Closed oskooi closed 1 year ago

oskooi commented 1 year ago

The MPB unit tests in test_mpb.py are currently using numpy.testing.assert_allclose and compare_arrays (added in #345). For comparing two arrays, these functions have been replaced with assertClose which is used in all the other tests.

This PR updates test_mpb.py to only use assertClose. This modification should hopefully make this test less flaky (it is currently failing the CI). Also, compare_arrays is removed from utils.py since it is not being used anywhere else. Finally, type hints are added to assertClose and its docstrings are updated.

stevengj commented 1 year ago

How does assertClose work for arrays? One of the major reasons we are using compare_arrays is because the Python array-comparison methods are element-wise rather than using array norms, which made it impossible to reliably specify a relative error.

(Basically, I think Python's isclose and allclose are broken.)

oskooi commented 1 year ago

How does assertClose work for arrays? One of the major reasons we are using compare_arrays is because the Python array-comparison methods are element-wise rather than using array norms, which made it impossible to reliably specify a relative error.

assertClose is the custom array-comparator function which uses the array norm to define the relative error that we added as part of #1569:

https://github.com/NanoComp/meep/blob/eb8ff3aff135f28e5171e2417817b6bbd9c98e7f/python/tests/utils.py#L20-L30

I suspect the current use of compare_arrays and numpy.testing.assert_allclose in the MPB unit tests are why this test is so flaky (see recent failure). This PR seems to improve things.

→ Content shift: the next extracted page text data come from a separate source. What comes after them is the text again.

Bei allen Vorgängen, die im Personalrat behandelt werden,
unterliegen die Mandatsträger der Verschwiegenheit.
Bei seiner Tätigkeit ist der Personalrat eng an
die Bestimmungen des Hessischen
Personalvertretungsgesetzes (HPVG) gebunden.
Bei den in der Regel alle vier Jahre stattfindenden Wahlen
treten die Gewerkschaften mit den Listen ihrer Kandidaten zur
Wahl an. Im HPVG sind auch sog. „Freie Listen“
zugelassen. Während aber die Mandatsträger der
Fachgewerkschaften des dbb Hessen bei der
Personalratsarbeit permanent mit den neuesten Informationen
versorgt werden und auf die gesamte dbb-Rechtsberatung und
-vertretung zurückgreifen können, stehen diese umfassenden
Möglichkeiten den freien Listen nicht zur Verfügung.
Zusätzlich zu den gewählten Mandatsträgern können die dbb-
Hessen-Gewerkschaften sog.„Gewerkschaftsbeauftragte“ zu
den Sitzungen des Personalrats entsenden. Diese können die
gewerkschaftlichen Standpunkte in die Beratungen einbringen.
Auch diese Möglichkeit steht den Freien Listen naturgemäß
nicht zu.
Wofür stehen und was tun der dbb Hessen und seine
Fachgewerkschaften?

oskooi commented 1 year ago

Inspecting the log of the failing test_mpb.py instance, the cause of the error is numpy.testing.assert_allclose (and not compare_arrays):

======================================================================
FAIL: test_get_eigenvectors (__main__.TestModeSolver)
----------------------------------------------------------------------
Traceback (most recent call last):
  File "/home/runner/work/meep/meep/build/meep-1.28.0-beta/_build/sub/python/../../../python/tests/test_mpb.py", line 1609, in test_get_eigenvectors
    compare_eigenvectors("tutorial-te-eigenvectors.h5", 1, 8)
  File "/home/runner/work/meep/meep/build/meep-1.28.0-beta/_build/sub/python/../../../python/tests/test_mpb.py", line 1606, in compare_eigenvectors
    np.testing.assert_allclose(expected, ev, rtol=1e-3)
  File "/opt/hostedtoolcache/Python/3.10.11/x64/lib/python3.10/site-packages/numpy/testing/_private/utils.py", line 1592, in assert_allclose
    assert_array_compare(compare, actual, desired, err_msg=str(err_msg),
  File "/opt/hostedtoolcache/Python/3.10.11/x64/lib/python3.10/contextlib.py", line 79, in inner
    return func(*args, **kwds)
  File "/opt/hostedtoolcache/Python/3.10.11/x64/lib/python3.10/site-packages/numpy/testing/_private/utils.py", line 862, in assert_array_compare
    raise AssertionError(msg)
AssertionError: 
Not equal to tolerance rtol=0.001, atol=0

This is perhaps not surprising since numpy.testing.assert_allclose tries to enforce equivalence among all elements of the two arrays and fails if any one element disagrees. At a minimum, we can therefore simply replace the one instance of this function in test_mpb.py with assertClose.

However, it is not clear why we need to have both compare_arrays and assertClose since they perform the same function using arrays norms yet in a slightly different way.